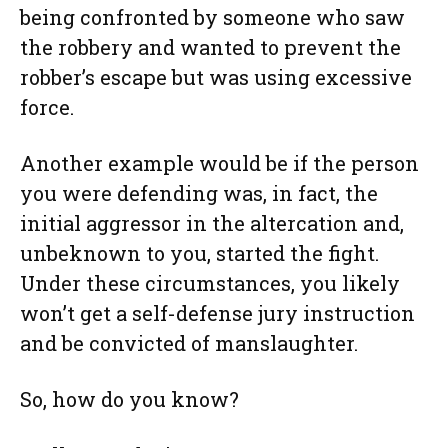
being confronted by someone who saw
the robbery and wanted to prevent the
robber’s escape but was using excessive
force.
Another example would be if the person
you were defending was, in fact, the
initial aggressor in the altercation and,
unbeknown to you, started the fight.
Under these circumstances, you likely
won’t get a self-defense jury instruction
and be convicted of manslaughter.
So, how do you know?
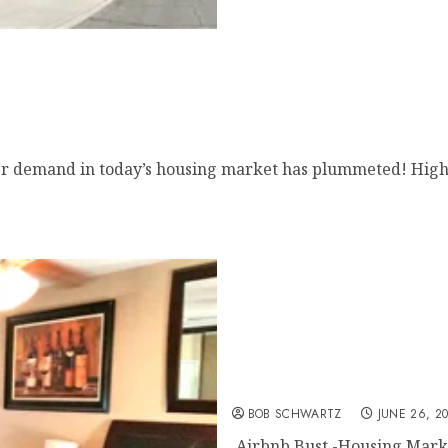
mand in today’s housing market has plummeted! Higher
Airbnb Bust
BOB SCHWARTZ
JUNE 26, 2
Airbnb Bust -Housing Marke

################

**ACTIVITY**. Return, exactly as they appear, the lines from the line containing "the robbery and wanted to prevent the" through the end of the records above, both ends included, without pictures.

**REPLY**.
the robbery and wanted to prevent the
robber’s escape but was using excessive
force.
Another example would be if the person
you were defending was, in fact, the
initial aggressor in the altercation and,
unbeknown to you, started the fight.
Under these circumstances, you likely
won’t get a self-defense jury instruction
and be convicted of manslaughter.
So, how do you know?
mand in today’s housing market has plummeted! Higher
Airbnb Bust
BOB SCHWARTZ
JUNE 26, 2
Airbnb Bust -Housing Marke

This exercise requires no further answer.